=== What to produce ===
From the entries below, please gather each line containing the string "ΦΟΡΗΤΟ".

Dataset records
--------------------
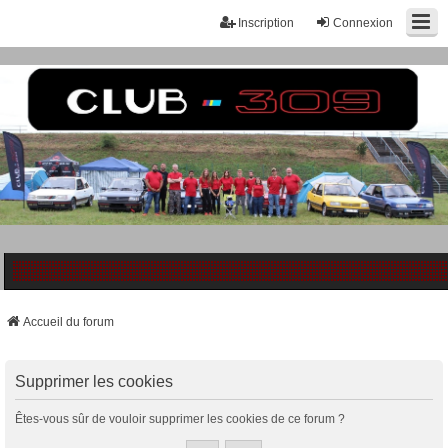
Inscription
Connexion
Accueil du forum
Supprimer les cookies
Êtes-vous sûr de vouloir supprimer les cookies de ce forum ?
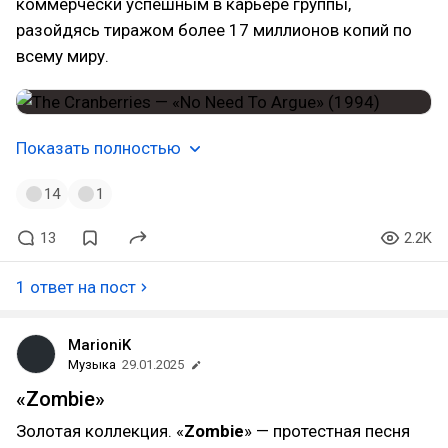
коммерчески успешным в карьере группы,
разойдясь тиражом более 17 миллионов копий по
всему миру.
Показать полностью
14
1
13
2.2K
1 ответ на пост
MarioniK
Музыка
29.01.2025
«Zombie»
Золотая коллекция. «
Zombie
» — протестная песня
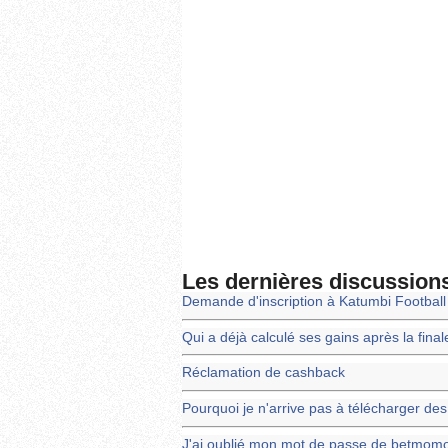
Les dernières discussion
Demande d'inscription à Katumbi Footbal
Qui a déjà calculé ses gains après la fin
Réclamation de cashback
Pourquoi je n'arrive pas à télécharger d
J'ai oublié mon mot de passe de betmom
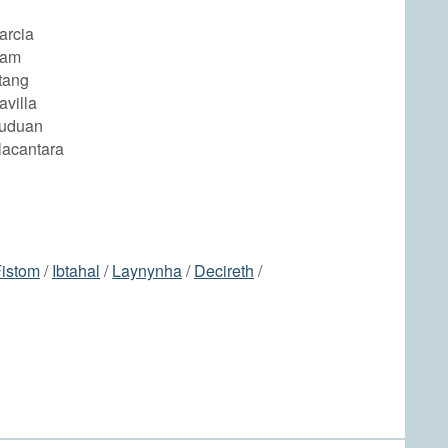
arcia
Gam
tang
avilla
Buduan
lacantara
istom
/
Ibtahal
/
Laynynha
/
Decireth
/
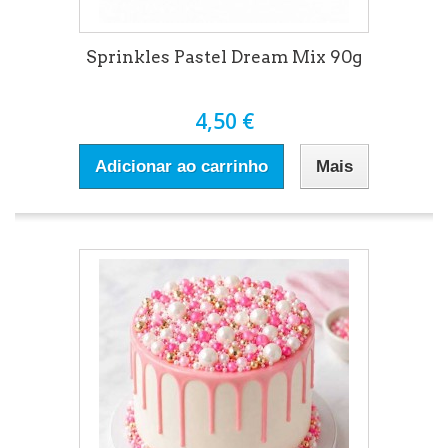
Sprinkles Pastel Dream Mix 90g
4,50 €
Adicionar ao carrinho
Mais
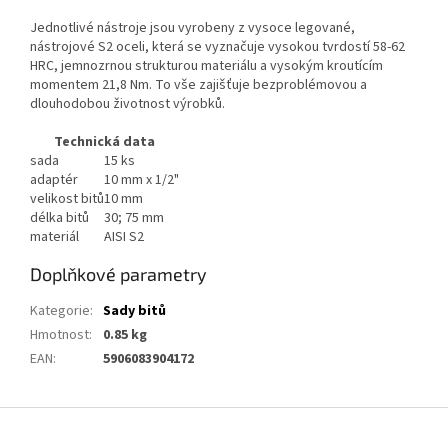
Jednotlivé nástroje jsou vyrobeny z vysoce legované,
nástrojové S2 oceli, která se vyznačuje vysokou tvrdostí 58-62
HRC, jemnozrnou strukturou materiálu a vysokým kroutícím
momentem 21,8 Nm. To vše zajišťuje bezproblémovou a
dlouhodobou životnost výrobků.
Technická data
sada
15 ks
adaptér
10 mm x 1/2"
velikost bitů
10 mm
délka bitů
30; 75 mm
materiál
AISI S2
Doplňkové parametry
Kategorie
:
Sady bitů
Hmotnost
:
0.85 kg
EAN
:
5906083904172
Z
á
--------------------
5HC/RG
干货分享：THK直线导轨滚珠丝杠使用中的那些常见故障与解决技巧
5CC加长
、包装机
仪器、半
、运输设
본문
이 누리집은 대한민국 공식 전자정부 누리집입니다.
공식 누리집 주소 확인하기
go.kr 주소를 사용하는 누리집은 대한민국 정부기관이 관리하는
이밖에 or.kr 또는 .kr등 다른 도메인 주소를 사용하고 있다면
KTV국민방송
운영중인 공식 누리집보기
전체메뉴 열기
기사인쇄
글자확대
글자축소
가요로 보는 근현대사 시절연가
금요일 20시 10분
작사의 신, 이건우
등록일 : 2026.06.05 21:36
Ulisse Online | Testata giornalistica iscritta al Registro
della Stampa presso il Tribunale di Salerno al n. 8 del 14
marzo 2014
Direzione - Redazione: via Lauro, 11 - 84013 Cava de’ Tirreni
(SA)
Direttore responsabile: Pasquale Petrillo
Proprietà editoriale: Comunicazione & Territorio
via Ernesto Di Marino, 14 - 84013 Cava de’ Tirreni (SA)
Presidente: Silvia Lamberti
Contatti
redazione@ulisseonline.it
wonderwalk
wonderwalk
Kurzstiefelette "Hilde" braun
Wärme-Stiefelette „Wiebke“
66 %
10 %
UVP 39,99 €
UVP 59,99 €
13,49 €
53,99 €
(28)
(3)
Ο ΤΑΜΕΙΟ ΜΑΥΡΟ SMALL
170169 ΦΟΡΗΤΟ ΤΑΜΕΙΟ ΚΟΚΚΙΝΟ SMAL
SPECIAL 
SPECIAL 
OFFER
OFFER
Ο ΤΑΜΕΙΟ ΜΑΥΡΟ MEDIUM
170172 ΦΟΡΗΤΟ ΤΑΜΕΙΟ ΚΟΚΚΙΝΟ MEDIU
--------------------
=== Response for this exercise ===
170169 ΦΟΡΗΤΟ ΤΑΜΕΙΟ ΚΟΚΚΙΝΟ SMAL
170172 ΦΟΡΗΤΟ ΤΑΜΕΙΟ ΚΟΚΚΙΝΟ MEDIU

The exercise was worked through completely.